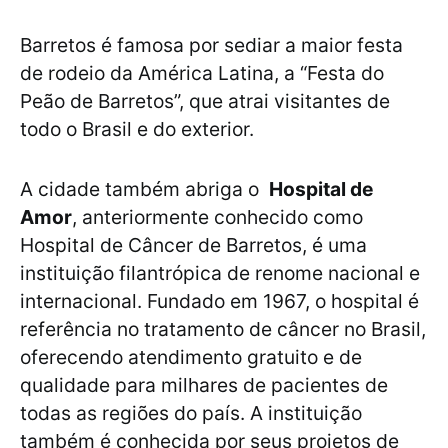
Barretos é famosa por sediar a maior festa
de rodeio da América Latina, a “Festa do
Peão de Barretos”, que atrai visitantes de
todo o Brasil e do exterior.
A cidade também abriga o
Hospital de
Amor
, anteriormente conhecido como
Hospital de Câncer de Barretos, é uma
instituição filantrópica de renome nacional e
internacional. Fundado em 1967, o hospital é
referência no tratamento de câncer no Brasil,
oferecendo atendimento gratuito e de
qualidade para milhares de pacientes de
todas as regiões do país. A instituição
também é conhecida por seus projetos de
..........
▸ **Work order**
From the line that contains "internacional. Fundado em 1967, o hospital é" through the end of the records above, print every line exactly and nothing else.

▸ **Answer to the problem**
internacional. Fundado em 1967, o hospital é
referência no tratamento de câncer no Brasil,
oferecendo atendimento gratuito e de
qualidade para milhares de pacientes de
todas as regiões do país. A instituição
também é conhecida por seus projetos de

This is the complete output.